> **TASK GOAL**
Each line of the data below containing "Privacy" needs to be listed.

> **Pixel coordinate grounding data**
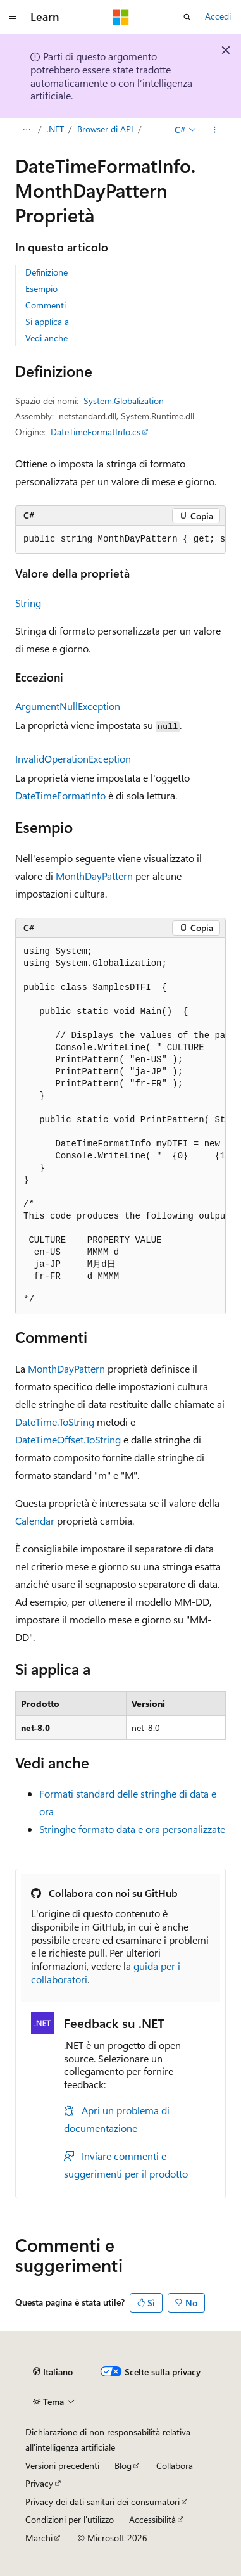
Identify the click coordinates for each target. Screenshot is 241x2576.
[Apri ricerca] (187, 17)
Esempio (41, 288)
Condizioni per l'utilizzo (69, 2519)
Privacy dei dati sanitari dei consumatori (102, 2502)
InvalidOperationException (73, 758)
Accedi (218, 16)
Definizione (46, 272)
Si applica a (47, 321)
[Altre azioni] (215, 130)
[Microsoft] (121, 17)
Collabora (174, 2465)
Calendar (34, 1520)
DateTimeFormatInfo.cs (95, 432)
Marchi (39, 2538)
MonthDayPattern (94, 875)
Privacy (39, 2483)
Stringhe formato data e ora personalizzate (132, 1829)
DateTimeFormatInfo (60, 795)
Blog (123, 2465)
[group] (120, 540)
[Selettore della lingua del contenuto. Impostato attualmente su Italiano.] (52, 2372)
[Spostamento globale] (12, 17)
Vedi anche (46, 338)
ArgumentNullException (67, 706)
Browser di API (105, 129)
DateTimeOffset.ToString (68, 1439)
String (28, 602)
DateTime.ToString (54, 1421)
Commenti (45, 305)
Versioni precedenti (62, 2465)
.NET (55, 129)
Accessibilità (152, 2519)
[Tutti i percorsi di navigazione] (26, 130)
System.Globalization (123, 401)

> **RESPONSE TO THIS EXERCISE**
Privacy dei dati sanitari dei consumatori (102, 2502)
Privacy (39, 2483)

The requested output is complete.